▶ [Task] An exact copy of the entries below is needed, with every picture left out.

━━━

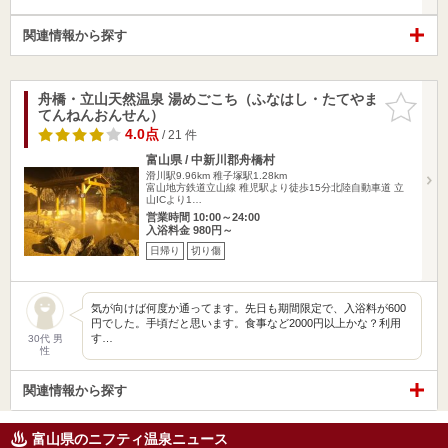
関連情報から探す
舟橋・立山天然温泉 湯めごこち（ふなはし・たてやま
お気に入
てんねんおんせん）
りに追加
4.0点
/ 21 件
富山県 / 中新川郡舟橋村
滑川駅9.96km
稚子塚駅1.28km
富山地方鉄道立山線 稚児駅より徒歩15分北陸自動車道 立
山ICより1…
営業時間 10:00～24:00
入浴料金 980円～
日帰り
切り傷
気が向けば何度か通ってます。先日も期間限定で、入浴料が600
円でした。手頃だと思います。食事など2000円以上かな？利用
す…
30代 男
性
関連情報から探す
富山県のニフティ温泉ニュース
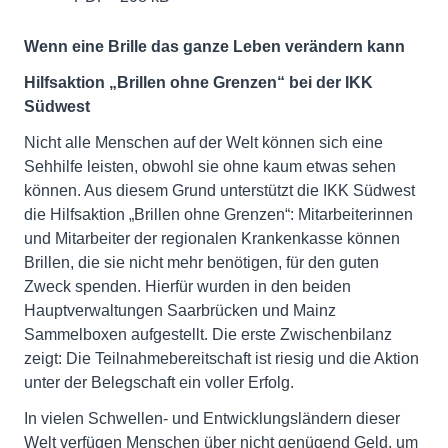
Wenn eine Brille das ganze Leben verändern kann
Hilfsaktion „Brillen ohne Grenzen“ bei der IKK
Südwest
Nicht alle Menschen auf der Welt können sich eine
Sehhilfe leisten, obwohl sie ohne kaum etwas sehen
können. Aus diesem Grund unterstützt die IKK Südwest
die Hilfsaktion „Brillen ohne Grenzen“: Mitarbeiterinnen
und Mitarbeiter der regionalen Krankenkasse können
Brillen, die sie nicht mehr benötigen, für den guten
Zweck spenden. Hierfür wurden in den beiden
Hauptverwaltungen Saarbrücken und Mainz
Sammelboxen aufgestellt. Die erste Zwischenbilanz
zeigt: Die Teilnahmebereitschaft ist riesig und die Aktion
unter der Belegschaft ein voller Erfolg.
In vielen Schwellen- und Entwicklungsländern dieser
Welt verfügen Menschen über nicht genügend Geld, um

━━━

▶ [Final answer]
関連情報から探す
舟橋・立山天然温泉 湯めごこち（ふなはし・たてやま
お気に入
てんねんおんせん）
りに追加
4.0点
/ 21 件
富山県 / 中新川郡舟橋村
滑川駅9.96km
稚子塚駅1.28km
富山地方鉄道立山線 稚児駅より徒歩15分北陸自動車道 立
山ICより1…
営業時間 10:00～24:00
入浴料金 980円～
日帰り
切り傷
気が向けば何度か通ってます。先日も期間限定で、入浴料が600
円でした。手頃だと思います。食事など2000円以上かな？利用
す…
30代 男
性
関連情報から探す
富山県のニフティ温泉ニュース
Wenn eine Brille das ganze Leben verändern kann
Hilfsaktion „Brillen ohne Grenzen“ bei der IKK
Südwest
Nicht alle Menschen auf der Welt können sich eine
Sehhilfe leisten, obwohl sie ohne kaum etwas sehen
können. Aus diesem Grund unterstützt die IKK Südwest
die Hilfsaktion „Brillen ohne Grenzen“: Mitarbeiterinnen
und Mitarbeiter der regionalen Krankenkasse können
Brillen, die sie nicht mehr benötigen, für den guten
Zweck spenden. Hierfür wurden in den beiden
Hauptverwaltungen Saarbrücken und Mainz
Sammelboxen aufgestellt. Die erste Zwischenbilanz
zeigt: Die Teilnahmebereitschaft ist riesig und die Aktion
unter der Belegschaft ein voller Erfolg.
In vielen Schwellen- und Entwicklungsländern dieser
Welt verfügen Menschen über nicht genügend Geld, um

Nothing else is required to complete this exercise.